- [WHAT IS EXPECTED]: Give back each entry word for word, but drop the images.

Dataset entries
● ● ● ● ●

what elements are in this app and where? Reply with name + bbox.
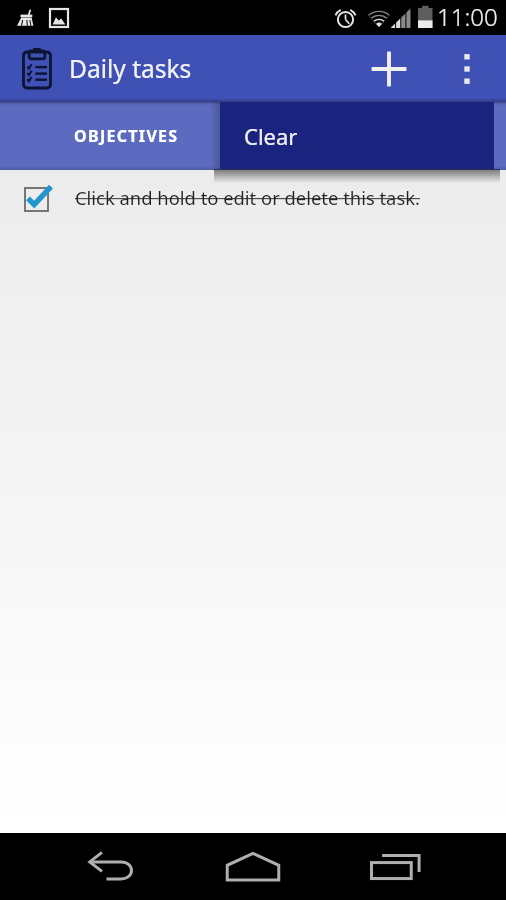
staticText: Clear	[244, 121, 298, 151]
button[interactable]: Back	[78, 833, 146, 900]
button[interactable]: Home	[219, 833, 287, 900]
staticText: Daily tasks	[69, 52, 192, 85]
staticText: OBJECTIVES	[74, 125, 179, 147]
button[interactable]: Click and hold to edit or delete this ta…	[0, 170, 506, 228]
button[interactable]: More options	[437, 39, 497, 99]
staticText: 11:00	[437, 0, 498, 33]
button[interactable]: Clear	[220, 102, 494, 169]
button[interactable]: Recent apps	[361, 833, 429, 900]
button[interactable]: OBJECTIVES	[0, 102, 253, 170]
button[interactable]: Add task	[359, 39, 419, 99]
staticText: Click and hold to edit or delete this ta…	[75, 185, 420, 210]
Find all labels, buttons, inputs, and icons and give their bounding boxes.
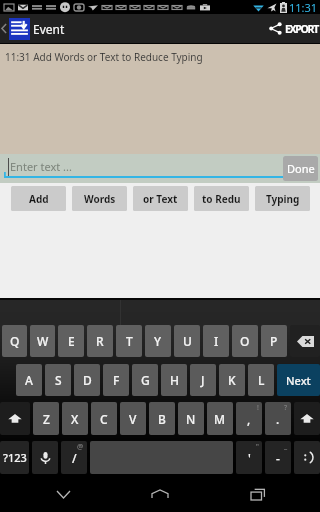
staticText: Enter text ... xyxy=(10,159,72,174)
staticText: M xyxy=(214,411,226,427)
button[interactable]: " xyxy=(236,441,262,474)
staticText: T xyxy=(126,333,133,349)
staticText: ' xyxy=(248,450,251,466)
staticText: J xyxy=(201,372,205,388)
button[interactable]: S xyxy=(45,364,71,396)
button[interactable]: B xyxy=(149,402,175,435)
staticText: " xyxy=(256,442,259,452)
button[interactable]: _ xyxy=(265,441,291,474)
staticText: 11:31 xyxy=(289,0,318,14)
button[interactable]: Back xyxy=(28,479,98,509)
staticText: Z xyxy=(43,411,50,427)
button[interactable]: Z xyxy=(33,402,59,435)
staticText: ? xyxy=(284,403,288,413)
staticText: N xyxy=(186,411,196,427)
staticText: U xyxy=(183,333,192,349)
staticText: C xyxy=(100,411,108,427)
staticText: . xyxy=(276,411,280,427)
button[interactable]: E xyxy=(58,325,84,357)
staticText: ?123 xyxy=(3,450,27,465)
staticText: ! xyxy=(257,403,259,413)
staticText: K xyxy=(228,372,236,388)
staticText: H xyxy=(170,372,179,388)
staticText: F xyxy=(113,372,120,388)
staticText: E xyxy=(68,333,75,349)
staticText: V xyxy=(129,411,137,427)
button[interactable]: C xyxy=(91,402,117,435)
staticText: A xyxy=(25,372,33,388)
button[interactable]: N xyxy=(178,402,204,435)
button[interactable]: O xyxy=(232,325,258,357)
staticText: S xyxy=(55,372,62,388)
button[interactable]: F xyxy=(103,364,129,396)
staticText: / xyxy=(72,450,77,466)
staticText: D xyxy=(83,372,92,388)
button[interactable]: Enter text ... xyxy=(4,154,280,183)
button[interactable]: Home xyxy=(125,479,195,509)
button[interactable]: Words xyxy=(72,186,127,211)
button[interactable]: I xyxy=(203,325,229,357)
staticText: Add xyxy=(29,192,49,206)
button[interactable]: X xyxy=(62,402,88,435)
button[interactable]: Y xyxy=(145,325,171,357)
button[interactable]: Recents xyxy=(223,479,293,509)
button[interactable]: T xyxy=(116,325,142,357)
button[interactable]: M xyxy=(207,402,233,435)
staticText: to Redu xyxy=(202,192,241,206)
button[interactable]: @ xyxy=(61,441,87,474)
button[interactable]: Navigate up xyxy=(0,14,69,43)
staticText: Words xyxy=(84,192,116,206)
button[interactable]: G xyxy=(132,364,158,396)
staticText: Done xyxy=(287,161,315,176)
staticText: X xyxy=(71,411,79,427)
button[interactable]: L xyxy=(248,364,274,396)
button[interactable]: Delete xyxy=(290,325,320,357)
staticText: Typing xyxy=(266,192,300,206)
button[interactable]: ?123 xyxy=(0,441,29,474)
button[interactable]: W xyxy=(30,325,55,357)
button[interactable]: A xyxy=(16,364,42,396)
button[interactable]: U xyxy=(174,325,200,357)
other: Shift xyxy=(8,413,22,425)
button[interactable]: Q xyxy=(2,325,27,357)
button[interactable]: Add xyxy=(11,186,66,211)
button[interactable]: V xyxy=(120,402,146,435)
staticText: _ xyxy=(284,442,288,452)
other: Shift xyxy=(300,413,314,425)
staticText: B xyxy=(158,411,166,427)
button[interactable]: D xyxy=(74,364,100,396)
button[interactable]: EXPORT xyxy=(261,14,320,43)
button[interactable]: Done xyxy=(283,156,318,181)
staticText: 11:31 Add Words or Text to Reduce Typing xyxy=(5,50,203,64)
button[interactable]: K xyxy=(219,364,245,396)
button[interactable]: Typing xyxy=(255,186,310,211)
button[interactable]: P xyxy=(261,325,287,357)
button[interactable]: Voice input xyxy=(32,441,58,474)
button[interactable]: Emoji xyxy=(294,441,320,474)
staticText: or Text xyxy=(143,192,178,206)
other: Voice input xyxy=(39,451,52,465)
staticText: P xyxy=(270,333,278,349)
staticText: W xyxy=(37,333,49,349)
staticText: O xyxy=(240,333,250,349)
staticText: I xyxy=(214,333,219,349)
button[interactable]: J xyxy=(190,364,216,396)
staticText: EXPORT xyxy=(285,22,318,36)
button[interactable]: ! xyxy=(236,402,262,435)
button[interactable]: Next xyxy=(277,364,320,396)
staticText: Next xyxy=(286,373,311,388)
staticText: R xyxy=(96,333,104,349)
button[interactable]: Shift xyxy=(294,402,320,435)
button[interactable]: or Text xyxy=(133,186,188,211)
staticText: Event xyxy=(33,21,65,37)
button[interactable]: Shift xyxy=(0,402,30,435)
button[interactable]: R xyxy=(87,325,113,357)
other: Emoji xyxy=(301,451,314,464)
button[interactable]: to Redu xyxy=(194,186,249,211)
button[interactable]: H xyxy=(161,364,187,396)
other: Delete xyxy=(297,336,314,347)
staticText: L xyxy=(258,372,265,388)
staticText: G xyxy=(141,372,150,388)
button[interactable]: ? xyxy=(265,402,291,435)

● ● ● ● ●

- [WORKED SOLUTION]:
what elements are in this app and where? Reply with name + bbox.
staticText: Clear	[244, 121, 298, 151]
button[interactable]: Back	[78, 833, 146, 900]
button[interactable]: Home	[219, 833, 287, 900]
staticText: Daily tasks	[69, 52, 192, 85]
staticText: OBJECTIVES	[74, 125, 179, 147]
button[interactable]: Click and hold to edit or delete this ta…	[0, 170, 506, 228]
button[interactable]: More options	[437, 39, 497, 99]
staticText: 11:00	[437, 0, 498, 33]
button[interactable]: Clear	[220, 102, 494, 169]
button[interactable]: Recent apps	[361, 833, 429, 900]
button[interactable]: OBJECTIVES	[0, 102, 253, 170]
button[interactable]: Add task	[359, 39, 419, 99]
staticText: Click and hold to edit or delete this ta…	[75, 185, 420, 210]
Find all labels, buttons, inputs, and icons and give their bounding boxes.
staticText: Enter text ... xyxy=(10,159,72,174)
staticText: M xyxy=(214,411,226,427)
button[interactable]: " xyxy=(236,441,262,474)
staticText: T xyxy=(126,333,133,349)
staticText: ' xyxy=(248,450,251,466)
staticText: J xyxy=(201,372,205,388)
button[interactable]: S xyxy=(45,364,71,396)
button[interactable]: B xyxy=(149,402,175,435)
staticText: " xyxy=(256,442,259,452)
button[interactable]: _ xyxy=(265,441,291,474)
staticText: 11:31 xyxy=(289,0,318,14)
button[interactable]: Back xyxy=(28,479,98,509)
staticText: Z xyxy=(43,411,50,427)
button[interactable]: Z xyxy=(33,402,59,435)
staticText: ? xyxy=(284,403,288,413)
staticText: N xyxy=(186,411,196,427)
staticText: U xyxy=(183,333,192,349)
staticText: C xyxy=(100,411,108,427)
staticText: . xyxy=(276,411,280,427)
button[interactable]: E xyxy=(58,325,84,357)
staticText: ?123 xyxy=(3,450,27,465)
staticText: ! xyxy=(257,403,259,413)
staticText: K xyxy=(228,372,236,388)
staticText: H xyxy=(170,372,179,388)
staticText: F xyxy=(113,372,120,388)
staticText: E xyxy=(68,333,75,349)
staticText: V xyxy=(129,411,137,427)
button[interactable]: C xyxy=(91,402,117,435)
staticText: A xyxy=(25,372,33,388)
button[interactable]: N xyxy=(178,402,204,435)
button[interactable]: O xyxy=(232,325,258,357)
staticText: S xyxy=(55,372,62,388)
button[interactable]: F xyxy=(103,364,129,396)
staticText: / xyxy=(72,450,77,466)
staticText: D xyxy=(83,372,92,388)
button[interactable]: Enter text ... xyxy=(4,154,280,183)
button[interactable]: Home xyxy=(125,479,195,509)
button[interactable]: Words xyxy=(72,186,127,211)
button[interactable]: I xyxy=(203,325,229,357)
staticText: Add xyxy=(29,192,49,206)
button[interactable]: X xyxy=(62,402,88,435)
button[interactable]: Y xyxy=(145,325,171,357)
button[interactable]: Recents xyxy=(223,479,293,509)
button[interactable]: T xyxy=(116,325,142,357)
button[interactable]: M xyxy=(207,402,233,435)
staticText: to Redu xyxy=(202,192,241,206)
button[interactable]: @ xyxy=(61,441,87,474)
button[interactable]: Navigate up xyxy=(0,14,69,43)
staticText: Words xyxy=(84,192,116,206)
button[interactable]: G xyxy=(132,364,158,396)
staticText: Done xyxy=(287,161,315,176)
staticText: X xyxy=(71,411,79,427)
button[interactable]: L xyxy=(248,364,274,396)
button[interactable]: Delete xyxy=(290,325,320,357)
staticText: Typing xyxy=(266,192,300,206)
button[interactable]: ?123 xyxy=(0,441,29,474)
button[interactable]: W xyxy=(30,325,55,357)
button[interactable]: A xyxy=(16,364,42,396)
button[interactable]: U xyxy=(174,325,200,357)
other: Shift xyxy=(8,413,22,425)
button[interactable]: Q xyxy=(2,325,27,357)
button[interactable]: Add xyxy=(11,186,66,211)
button[interactable]: V xyxy=(120,402,146,435)
staticText: _ xyxy=(284,442,288,452)
other: Shift xyxy=(300,413,314,425)
staticText: B xyxy=(158,411,166,427)
button[interactable]: D xyxy=(74,364,100,396)
button[interactable]: EXPORT xyxy=(261,14,320,43)
button[interactable]: Done xyxy=(283,156,318,181)
staticText: 11:31 Add Words or Text to Reduce Typing xyxy=(5,50,203,64)
button[interactable]: K xyxy=(219,364,245,396)
button[interactable]: Typing xyxy=(255,186,310,211)
button[interactable]: P xyxy=(261,325,287,357)
button[interactable]: Voice input xyxy=(32,441,58,474)
button[interactable]: Emoji xyxy=(294,441,320,474)
staticText: or Text xyxy=(143,192,178,206)
other: Voice input xyxy=(39,451,52,465)
staticText: P xyxy=(270,333,278,349)
staticText: W xyxy=(37,333,49,349)
staticText: O xyxy=(240,333,250,349)
staticText: I xyxy=(214,333,219,349)
button[interactable]: J xyxy=(190,364,216,396)
staticText: EXPORT xyxy=(285,22,318,36)
button[interactable]: ! xyxy=(236,402,262,435)
button[interactable]: Next xyxy=(277,364,320,396)
staticText: Next xyxy=(286,373,311,388)
staticText: R xyxy=(96,333,104,349)
button[interactable]: Shift xyxy=(294,402,320,435)
button[interactable]: or Text xyxy=(133,186,188,211)
staticText: Event xyxy=(33,21,65,37)
button[interactable]: Shift xyxy=(0,402,30,435)
button[interactable]: R xyxy=(87,325,113,357)
other: Emoji xyxy=(301,451,314,464)
button[interactable]: to Redu xyxy=(194,186,249,211)
button[interactable]: H xyxy=(161,364,187,396)
other: Delete xyxy=(297,336,314,347)
staticText: L xyxy=(258,372,265,388)
staticText: G xyxy=(141,372,150,388)
button[interactable]: ? xyxy=(265,402,291,435)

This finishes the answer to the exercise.